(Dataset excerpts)

----

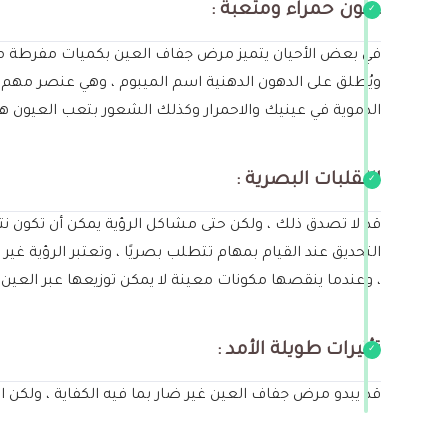
عيون حمراء ومتعبة :
في بعض الأحيان يتميز مرض جفاف العين بكميات مفرطة من الدم
ويُطلق على الدهون الدهنية اسم الميبوم ، وهي عنصر مهم لل
الدموية في عينيك والاحمرار وكذلك الشعور بتعب العيون 
التقلبات البصرية :
قد لا تصدق ذلك ، ولكن حتى مشاكل الرؤية يمكن أن تكون نتي
التحديق عند القيام بمهام تتطلب بصريًا ، وتعتبر الرؤية 
، وعندما ينقصها مكونات معينة لا يمكن توزيعها عبر الع
تأثيرات طويلة الأمد :
قد يبدو مرض جفاف العين غير ضار بما فيه الكفاية ، ولكن 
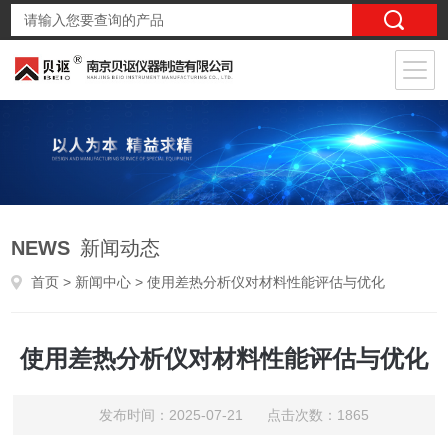
NEWS
新闻动态
首页
>
新闻中心
> 使用差热分析仪对材料性能评估与优化
使用差热分析仪对材料性能评估与优化
发布时间：2025-07-21 点击次数：1865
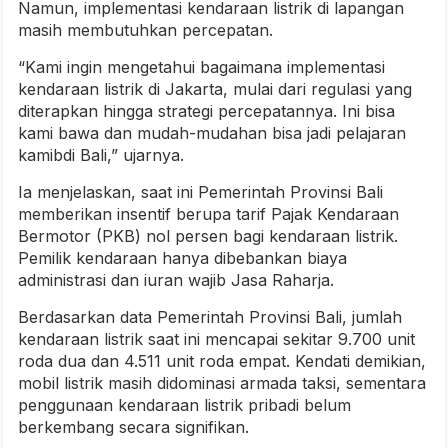
Namun, implementasi kendaraan listrik di lapangan
masih membutuhkan percepatan.
“Kami ingin mengetahui bagaimana implementasi
kendaraan listrik di Jakarta, mulai dari regulasi yang
diterapkan hingga strategi percepatannya. Ini bisa
kami bawa dan mudah-mudahan bisa jadi pelajaran
kamibdi Bali,” ujarnya.
Ia menjelaskan, saat ini Pemerintah Provinsi Bali
memberikan insentif berupa tarif Pajak Kendaraan
Bermotor (PKB) nol persen bagi kendaraan listrik.
Pemilik kendaraan hanya dibebankan biaya
administrasi dan iuran wajib Jasa Raharja.
Berdasarkan data Pemerintah Provinsi Bali, jumlah
kendaraan listrik saat ini mencapai sekitar 9.700 unit
roda dua dan 4.511 unit roda empat. Kendati demikian,
mobil listrik masih didominasi armada taksi, sementara
penggunaan kendaraan listrik pribadi belum
berkembang secara signifikan.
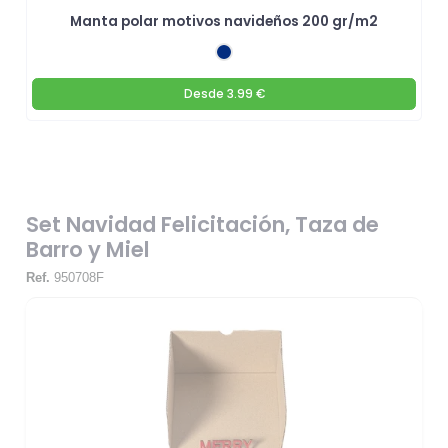
Manta polar motivos navideños 200 gr/m2
Desde
3.99 €
Set Navidad Felicitación, Taza de
Barro y Miel
Ref.
950708F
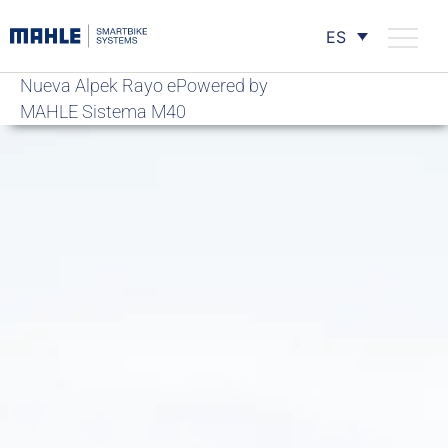
ES
Nueva Alpek Rayo ePowered by
MAHLE Sistema M40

----

Report, from the entries above, each line where "masih" is found.

> **TASK RESULT**:
masih membutuhkan percepatan.
mobil listrik masih didominasi armada taksi, sementara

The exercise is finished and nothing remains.